La Chambre des Communes du Canada étudie actuellement la Loi sur la protection des collectivités et des personnes victimes d’exploitation. Adoptée en 2014 par le gouvernement conservateur, cette loi encadre non seulement l’exploitation, comme son nom l’indique, mais elle vient surtout criminaliser l’achat de services sexuels entre adultes consentants. Ayant comme objectif ultime de mettre fin à la prostitution, elle s’inspire directement des approches dites « abolitionnistes » déployées notamment dans les pays du nord de l’Europe.
Hausse de la transmission du VIH et de la violence
De nombreuses études ont toutefois démontré l’inefficacité de l’approche répressive pour abolir le travail du sexe ou protéger la santé des travailleurs(-ses). Au contraire d’autres recherches démontrent que la décriminalisation complète du travail du sexe permettrait de réduire de façon importante la violence subie par les travailleurs(-ses) ainsi que les infections au VIH, notamment grâce à un meilleur accès aux services sociaux et de santé.
C’est d’ailleurs en se basant sur ces données probantes que l’Organisation des Nations Unies, via son programme ONUSIDA – coordonné entre autres par le Canada –, recommande la décriminalisation de tous les aspects du travail du sexe comme mesure cruciale de lutte au VIH. Chez nous, l’Association canadienne de santé publique avait aussi demandé au gouvernement Trudeau, après son élection en 2015, d’abolir cette loi, puisque le parti Libéral s’était opposé à son adoption en 2014.
Criminalisation : des effets locaux bien concrets
Un des enjeux principaux de la loi actuelle tient au fait qu’on tente d’assimiler toute forme de travail du sexe à de l’exploitation. Caroline Gravel en sait quelque chose : elle est directrice adjointe chez Tandem Mauricie, un organisme œuvrant auprès des travailleurs(-ses) du sexe. Elle soutient qu’« il faut vraiment départager les deux et sortir de cette ancienne école de pensée réfléchie essentiellement par des hommes et teintée par la religion. Des femmes qui veulent faire ce métier-là, qui l’apprécient et qui sont en contrôle, il y en a. Quand on les côtoie, on le sait, mais en niant cette réalité-là, on vient leur enlever de l’empowerment, on les diminue ».

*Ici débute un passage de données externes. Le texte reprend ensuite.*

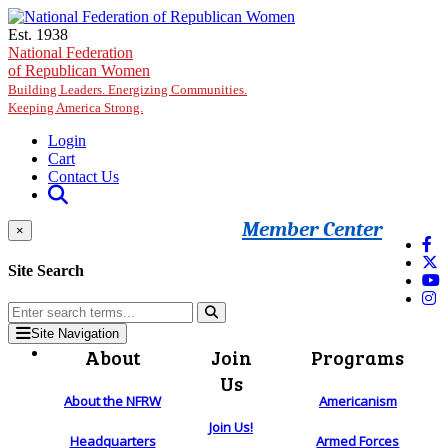
Skip to main content
Est. 1938
National Federation
of Republican Women
Building Leaders. Energizing Communities.
Keeping America Strong.
Login
Cart
Contact Us
Member Center
×
Site Search
Site Navigation
About
Join
Programs
Us
About the NFRW
Americanism
Join Us!
Headquarters
Armed Forces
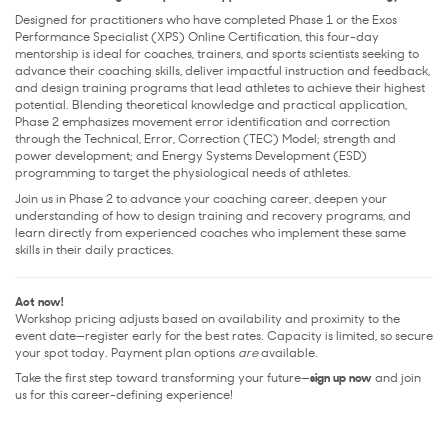
Designed for practitioners who have completed Phase 1 or the Exos
Performance Specialist (XPS) Online Certification, this four-day
mentorship is ideal for coaches, trainers, and sports scientists seeking to
advance their coaching skills, deliver impactful instruction and feedback,
and design training programs that lead athletes to achieve their highest
potential. Blending theoretical knowledge and practical application,
Phase 2 emphasizes movement error identification and correction
through the Technical, Error, Correction (TEC) Model; strength and
power development; and Energy Systems Development (ESD)
programming to target the physiological needs of athletes.
Join us in Phase 2 to advance your coaching career, deepen your
understanding of how to design training and recovery programs, and
learn directly from experienced coaches who implement these same
skills in their daily practices.
Act now!
Workshop pricing adjusts based on availability and proximity to the
event date—register early for the best rates. Capacity is limited, so secure
your spot today. Payment plan options
are
available.
Take the first step toward transforming your future—
sign up now
and join
us for this career-defining experience!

Comme plusieurs autres partenaires communautaires et institutionnels actifs dans ce domaine, son organisme n’a pas été mis au fait de la tenue des consultations sur la loi, qui se terminaient le 22 mars dernier. Elle en aurait pourtant eu long à dire, voyant au quotidien ses conséquences depuis 2014 : « Les clients étant désormais criminalisés, ils sont devenus plus frileux. À Trois-Rivières, on voit beaucoup moins les travailleuses dans la rue. Mais les interactions se font toujours, juste de manière plus cachée. Le résultat est que les travailleuses ont perdu du pouvoir de négociation, par exemple pour le port du condom ou le mode de paiement. » Le travail se ferait aussi davantage dans l’ombre, en ligne : « Avant, les travailleuses se faisaient des black lists dans des groupes privés sur Facebook. On pouvait par exemple y voir des descriptions de clients violents et de leurs voitures, pour que les autres travailleuses puissent les éviter. Depuis 2014, ces groupes d’entraide ont disparu. »

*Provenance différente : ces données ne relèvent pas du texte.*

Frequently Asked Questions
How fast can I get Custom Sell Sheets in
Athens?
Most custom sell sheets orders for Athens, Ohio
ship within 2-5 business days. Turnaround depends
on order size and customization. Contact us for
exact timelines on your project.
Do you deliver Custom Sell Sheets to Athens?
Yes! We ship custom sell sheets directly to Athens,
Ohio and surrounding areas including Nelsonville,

Lis aussi: Violence conjugale : Ce qui t’attend dans un centre d’hébergement pour femmes
Vers un changement de paradigme ?
Les partis d’opposition avaient voté contre la loi conservatrice lors de son dépôt en 2014, le parti Libéral avait même affirmé qu’elle enfreignait la Charte des droits et libertés. Portés au pouvoir l’année suivante, les libéraux ont toutefois finalement décidé de la maintenir. Les prochains mois seront donc déterminants pour les travailleurs(-ses) du sexe, car le gouvernement aura à trancher entre le maintien de l’approche conservatrice abolitionniste, qui plaît certainement à un certain électorat, et le retour à l’ancienne approche de santé publique appuyée par la science.